Unlike other Islamist parties in the Arab World, PJD has always been pro-establishment. They have no ambition to change the regime, but on the contrary they want to stay under the traditional umbrella of the sultan. Benkirane, the Head of the Government has always shown incredible support for the monarchy and, as a matter of fact, he has left many of his own constitutional prerogatives to the discretion of the king, in a show of gratitude and respect.
After the celebrations of this important win which many cadres and rank and file consider to be a “divine sign,” the PJD will have to face the reality of Moroccan politics. Basically, most of the Moroccan political parties are mere pressure groups seeking material gains for their party members. So the parties that Bekirane will select would want to maximize benefits from their support and so they will bargain. It will probably take many weeks for the PJD to form a coalition government, but that is the price to pay.
The PJD negotiations to form a coalition government will, undoubtedly, weaken the party because it will be compelled to form the much-wanted coalition and give up some ministerial portfolios such as foreign and interior affairs and as such will not have any control over some important political areas. In the first government after the win in 2011, Istiqlal was part of the coalition but it was very greedy and its incessant demands for more portfolios created havoc within the coalition leading to its departure.
Apart from the Istiqlal, the other major parties like the RNI (National Gathering of Independents,) UC (Constitutional Union,) MP (Popular Movement,) and PPS (Party for Progress and Socialism,) will basically accept what PJD offers them in terms of ministerial posts and will hopefully not negotiate to get what is more than their worth.
PJD and the West
PJD receives good press in Washington and the US must be happy about their win. At a time when ISIS and the violent Salafists are causing havoc in Western capitals with their terrorist attacks and violent agenda, PJD, very much like Ennahda in Tunisia, are examples that encourage power-sharing schemes in the fractured Arab lands with the hope that in time they will become like the Christian democratic parties in Europe.

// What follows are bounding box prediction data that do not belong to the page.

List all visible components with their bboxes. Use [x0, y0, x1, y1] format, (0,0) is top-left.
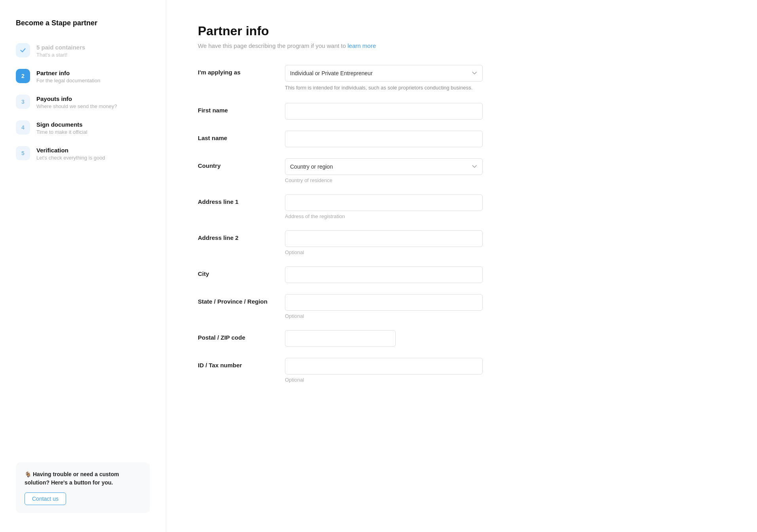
step-3: 3 Payouts info Where should we send the …	[16, 95, 150, 109]
step-4: 4 Sign documents Time to make it officia…	[16, 120, 150, 135]
step-4-info: Sign documents Time to make it official	[36, 120, 87, 135]
state-label: State / Province / Region	[198, 294, 277, 305]
tax-hint: Optional	[285, 377, 483, 383]
step-1-label: 5 paid containers	[36, 44, 85, 51]
form-row-applying-as: I'm applying as Individual or Private En…	[198, 65, 725, 92]
address2-hint: Optional	[285, 249, 483, 255]
step-5-sublabel: Let's check everything is good	[36, 155, 105, 161]
last-name-label: Last name	[198, 131, 277, 141]
contact-us-button[interactable]: Contact us	[25, 492, 66, 505]
help-icon: 🐐	[25, 471, 31, 477]
tax-label: ID / Tax number	[198, 358, 277, 369]
first-name-label: First name	[198, 103, 277, 114]
form-row-last-name: Last name	[198, 131, 725, 147]
step-2-sublabel: For the legal documentation	[36, 78, 100, 84]
step-5-info: Verification Let's check everything is g…	[36, 146, 105, 161]
country-select[interactable]: Country or region United States United K…	[285, 158, 483, 175]
first-name-input[interactable]	[285, 103, 483, 120]
step-1-info: 5 paid containers That's a start!	[36, 43, 85, 58]
postal-label: Postal / ZIP code	[198, 330, 277, 341]
help-text: 🐐 Having trouble or need a custom soluti…	[25, 470, 141, 487]
main-content: Partner info We have this page describin…	[166, 0, 757, 532]
sidebar-bottom: 🐐 Having trouble or need a custom soluti…	[16, 446, 150, 513]
form-row-state: State / Province / Region Optional	[198, 294, 725, 319]
state-hint: Optional	[285, 313, 483, 319]
applying-as-select[interactable]: Individual or Private Entrepreneur Compa…	[285, 65, 483, 82]
applying-as-label: I'm applying as	[198, 65, 277, 76]
applying-as-field: Individual or Private Entrepreneur Compa…	[285, 65, 483, 92]
form-row-first-name: First name	[198, 103, 725, 120]
last-name-input[interactable]	[285, 131, 483, 147]
step-5: 5 Verification Let's check everything is…	[16, 146, 150, 161]
postal-input[interactable]	[285, 330, 396, 347]
subtitle-text: We have this page describing the program…	[198, 42, 346, 49]
step-1: 5 paid containers That's a start!	[16, 43, 150, 58]
sidebar: Become a Stape partner 5 paid containers…	[0, 0, 166, 532]
first-name-field	[285, 103, 483, 120]
city-field	[285, 266, 483, 283]
page-title: Partner info	[198, 24, 725, 38]
step-3-sublabel: Where should we send the money?	[36, 103, 117, 109]
help-message: Having trouble or need a custom solution…	[25, 471, 119, 486]
step-2: 2 Partner info For the legal documentati…	[16, 69, 150, 84]
address2-input[interactable]	[285, 230, 483, 247]
step-5-label: Verification	[36, 147, 105, 154]
help-box: 🐐 Having trouble or need a custom soluti…	[16, 462, 150, 513]
step-1-sublabel: That's a start!	[36, 52, 85, 58]
form-row-postal: Postal / ZIP code	[198, 330, 725, 347]
state-input[interactable]	[285, 294, 483, 311]
form-row-city: City	[198, 266, 725, 283]
step-3-label: Payouts info	[36, 95, 117, 102]
step-4-sublabel: Time to make it official	[36, 129, 87, 135]
last-name-field	[285, 131, 483, 147]
address1-hint: Address of the registration	[285, 213, 483, 219]
address1-field: Address of the registration	[285, 194, 483, 219]
city-input[interactable]	[285, 266, 483, 283]
applying-as-hint: This form is intended for individuals, s…	[285, 84, 483, 92]
step-3-badge: 3	[16, 95, 30, 109]
step-2-badge: 2	[16, 69, 30, 83]
form-row-address1: Address line 1 Address of the registrati…	[198, 194, 725, 219]
step-3-info: Payouts info Where should we send the mo…	[36, 95, 117, 109]
sidebar-title: Become a Stape partner	[16, 19, 150, 27]
page-subtitle: We have this page describing the program…	[198, 42, 725, 49]
step-2-info: Partner info For the legal documentation	[36, 69, 100, 84]
tax-field: Optional	[285, 358, 483, 383]
state-field: Optional	[285, 294, 483, 319]
learn-more-link[interactable]: learn more	[347, 42, 376, 49]
city-label: City	[198, 266, 277, 277]
address1-input[interactable]	[285, 194, 483, 211]
address1-label: Address line 1	[198, 194, 277, 205]
form-row-country: Country Country or region United States …	[198, 158, 725, 183]
step-4-badge: 4	[16, 120, 30, 135]
steps-list: 5 paid containers That's a start! 2 Part…	[16, 43, 150, 161]
country-field: Country or region United States United K…	[285, 158, 483, 183]
country-hint: Country of residence	[285, 177, 483, 183]
form-row-tax: ID / Tax number Optional	[198, 358, 725, 383]
country-label: Country	[198, 158, 277, 169]
form-row-address2: Address line 2 Optional	[198, 230, 725, 255]
address2-label: Address line 2	[198, 230, 277, 241]
step-2-label: Partner info	[36, 70, 100, 76]
step-1-badge	[16, 43, 30, 57]
postal-field	[285, 330, 483, 347]
step-5-badge: 5	[16, 146, 30, 160]
tax-input[interactable]	[285, 358, 483, 374]
address2-field: Optional	[285, 230, 483, 255]
step-4-label: Sign documents	[36, 121, 87, 128]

Morocco is undoubtedly an exception in the Arab world and it is also a political lab in which important tests are undertaken that could ultimately be of help to the rest of the Arab world.
The October 7, 2016 general elections were conducted with total transparency and when everyone was expecting the establishment to favor the party with royalist leanings i.e. PAM, the Islamists won the day majestically. But, now they have to be up to the task to deliver the goods and in this particular area there is no room for divine miracles, it is only a question of hard work and good faith. Will they succeed, that is the question.